Page 1 of 1

The Multivariate Gaussian Distributed Data Visualization

Posted: Fri Mar 30, 2018 8:47 pm
by Eli
The multivariate normal, multinormal or multivariate Gaussian distribution is a generalization of the one-dimensional normal distribution to higher dimensions. Such a distribution is specified by its mean and covariance matrix. These parameters are analogous to the mean (average or “center”) and variance (standard deviation, or “width,” squared) of the one-dimensional normal/Gaussian distribution.

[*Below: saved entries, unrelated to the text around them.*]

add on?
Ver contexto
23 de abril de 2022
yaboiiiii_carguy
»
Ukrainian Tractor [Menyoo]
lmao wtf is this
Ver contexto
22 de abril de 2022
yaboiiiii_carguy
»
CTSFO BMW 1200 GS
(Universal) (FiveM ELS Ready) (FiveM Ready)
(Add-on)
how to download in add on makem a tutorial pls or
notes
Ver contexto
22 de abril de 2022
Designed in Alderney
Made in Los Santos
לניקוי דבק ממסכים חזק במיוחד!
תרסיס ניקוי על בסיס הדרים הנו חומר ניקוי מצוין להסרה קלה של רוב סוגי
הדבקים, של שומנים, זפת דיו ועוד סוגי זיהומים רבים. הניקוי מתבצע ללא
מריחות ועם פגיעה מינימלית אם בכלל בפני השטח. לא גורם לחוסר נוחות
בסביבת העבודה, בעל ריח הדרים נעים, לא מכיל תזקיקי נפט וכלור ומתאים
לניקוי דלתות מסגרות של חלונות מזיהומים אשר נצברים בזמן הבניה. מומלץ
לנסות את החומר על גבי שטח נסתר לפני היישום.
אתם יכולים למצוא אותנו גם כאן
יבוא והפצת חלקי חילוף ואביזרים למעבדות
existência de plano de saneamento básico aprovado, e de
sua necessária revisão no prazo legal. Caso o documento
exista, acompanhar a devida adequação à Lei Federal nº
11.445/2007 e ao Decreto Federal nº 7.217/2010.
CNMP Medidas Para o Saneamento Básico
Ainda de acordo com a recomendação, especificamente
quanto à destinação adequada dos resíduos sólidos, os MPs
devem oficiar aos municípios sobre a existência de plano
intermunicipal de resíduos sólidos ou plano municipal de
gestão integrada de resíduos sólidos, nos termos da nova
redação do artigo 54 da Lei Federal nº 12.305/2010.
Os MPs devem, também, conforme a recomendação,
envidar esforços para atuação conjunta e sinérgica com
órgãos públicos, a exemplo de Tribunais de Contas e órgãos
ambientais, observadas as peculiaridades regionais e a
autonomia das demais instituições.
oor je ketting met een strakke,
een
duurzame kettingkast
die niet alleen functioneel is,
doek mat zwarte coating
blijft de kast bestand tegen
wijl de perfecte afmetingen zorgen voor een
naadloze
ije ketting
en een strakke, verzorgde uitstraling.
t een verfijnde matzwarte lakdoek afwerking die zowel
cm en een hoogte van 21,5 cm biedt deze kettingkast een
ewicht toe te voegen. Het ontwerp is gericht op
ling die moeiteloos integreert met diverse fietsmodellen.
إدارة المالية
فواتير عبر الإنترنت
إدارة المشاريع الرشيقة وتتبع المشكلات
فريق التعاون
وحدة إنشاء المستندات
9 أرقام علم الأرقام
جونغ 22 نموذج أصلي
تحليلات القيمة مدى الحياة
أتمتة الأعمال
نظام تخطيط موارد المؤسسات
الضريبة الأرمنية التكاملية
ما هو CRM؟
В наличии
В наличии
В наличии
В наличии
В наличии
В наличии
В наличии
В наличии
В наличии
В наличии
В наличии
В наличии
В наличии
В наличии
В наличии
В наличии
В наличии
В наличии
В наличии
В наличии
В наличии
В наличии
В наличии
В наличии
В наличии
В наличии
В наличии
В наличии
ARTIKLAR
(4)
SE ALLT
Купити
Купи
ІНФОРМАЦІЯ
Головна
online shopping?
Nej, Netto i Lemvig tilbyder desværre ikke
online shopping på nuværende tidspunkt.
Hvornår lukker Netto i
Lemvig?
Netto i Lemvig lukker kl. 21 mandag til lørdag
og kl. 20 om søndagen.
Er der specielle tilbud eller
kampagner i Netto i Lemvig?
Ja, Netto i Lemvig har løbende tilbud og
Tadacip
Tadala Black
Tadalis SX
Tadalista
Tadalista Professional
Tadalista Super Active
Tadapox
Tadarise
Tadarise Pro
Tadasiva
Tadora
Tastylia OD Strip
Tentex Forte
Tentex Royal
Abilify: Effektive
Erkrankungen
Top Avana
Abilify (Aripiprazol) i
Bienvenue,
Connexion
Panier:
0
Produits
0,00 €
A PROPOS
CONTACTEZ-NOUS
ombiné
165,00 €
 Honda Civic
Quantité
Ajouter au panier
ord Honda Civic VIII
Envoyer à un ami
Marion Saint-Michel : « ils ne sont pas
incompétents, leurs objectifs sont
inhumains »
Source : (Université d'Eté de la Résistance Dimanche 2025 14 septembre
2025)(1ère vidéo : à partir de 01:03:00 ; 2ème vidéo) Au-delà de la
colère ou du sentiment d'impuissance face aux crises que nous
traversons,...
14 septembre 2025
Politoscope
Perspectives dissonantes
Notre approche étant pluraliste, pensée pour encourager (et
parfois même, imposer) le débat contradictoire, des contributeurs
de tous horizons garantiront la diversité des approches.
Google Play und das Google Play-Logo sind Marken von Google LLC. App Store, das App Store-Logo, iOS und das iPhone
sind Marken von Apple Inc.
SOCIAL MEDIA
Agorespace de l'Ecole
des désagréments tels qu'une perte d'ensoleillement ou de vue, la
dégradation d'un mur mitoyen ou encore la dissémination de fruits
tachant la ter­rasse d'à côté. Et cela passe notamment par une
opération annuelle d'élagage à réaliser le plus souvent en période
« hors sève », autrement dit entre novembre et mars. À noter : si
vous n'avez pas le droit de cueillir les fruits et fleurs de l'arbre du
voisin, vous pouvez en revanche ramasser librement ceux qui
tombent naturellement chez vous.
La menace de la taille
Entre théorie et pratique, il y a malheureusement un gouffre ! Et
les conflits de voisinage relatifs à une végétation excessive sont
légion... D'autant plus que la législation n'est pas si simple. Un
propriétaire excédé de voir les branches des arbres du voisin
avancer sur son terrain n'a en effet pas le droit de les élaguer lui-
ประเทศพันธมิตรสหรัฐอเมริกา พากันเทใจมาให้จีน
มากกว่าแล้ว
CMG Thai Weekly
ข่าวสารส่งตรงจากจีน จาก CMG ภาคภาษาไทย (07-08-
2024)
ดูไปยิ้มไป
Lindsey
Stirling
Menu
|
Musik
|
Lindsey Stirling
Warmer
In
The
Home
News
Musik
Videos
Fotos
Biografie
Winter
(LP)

The mean is a coordinate in N-dimensional space, which represents the location where samples are most likely to be generated. This is analogous to the peak of the bell curve for the one-dimensional or univariate normal distribution, see visualizing-random-samples-from-a-norma ... ution-5017

Covariance indicates the level to which two variables vary together (covary). From the multivariate normal distribution, we draw N-dimensional samples, \(X = [x_1, x_2, \dots, x_N]\). The covariance matrix element \(C_{ij}\) is the covariance of \(x_i\) and \(x_j\). The element \(C_{ii}\) is the variance of \(x_i\) (i.e. its “spread”).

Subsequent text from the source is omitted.